| Required action |
From the listing below, pull out all lines with "marca" in them.

· · · ·

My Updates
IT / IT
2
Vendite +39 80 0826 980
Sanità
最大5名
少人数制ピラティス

· · · ·

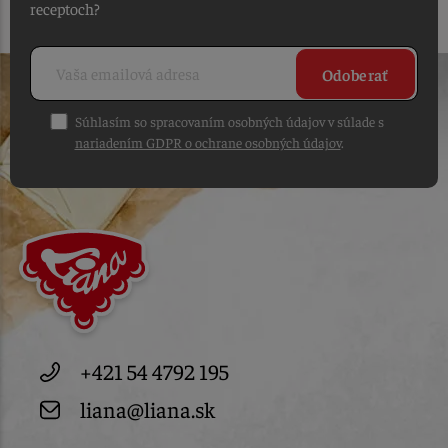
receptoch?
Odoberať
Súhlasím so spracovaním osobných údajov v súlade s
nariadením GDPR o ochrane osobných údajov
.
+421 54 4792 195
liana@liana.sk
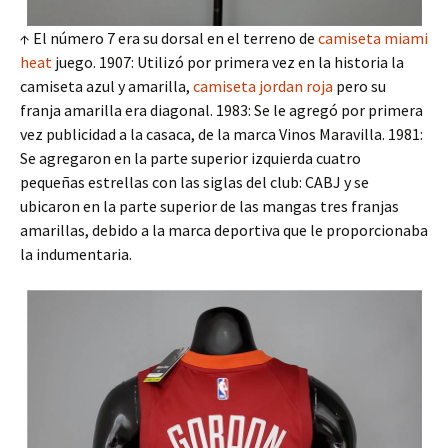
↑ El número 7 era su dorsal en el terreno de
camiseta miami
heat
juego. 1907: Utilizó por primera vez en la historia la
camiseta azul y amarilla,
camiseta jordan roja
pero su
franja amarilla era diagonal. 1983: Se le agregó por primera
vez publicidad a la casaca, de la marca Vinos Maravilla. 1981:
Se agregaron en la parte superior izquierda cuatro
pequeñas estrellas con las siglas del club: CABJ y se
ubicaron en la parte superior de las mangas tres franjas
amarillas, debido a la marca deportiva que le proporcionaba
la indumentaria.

· · · ·

| Worked solution |
vez publicidad a la casaca, de la marca Vinos Maravilla. 1981:
amarillas, debido a la marca deportiva que le proporcionaba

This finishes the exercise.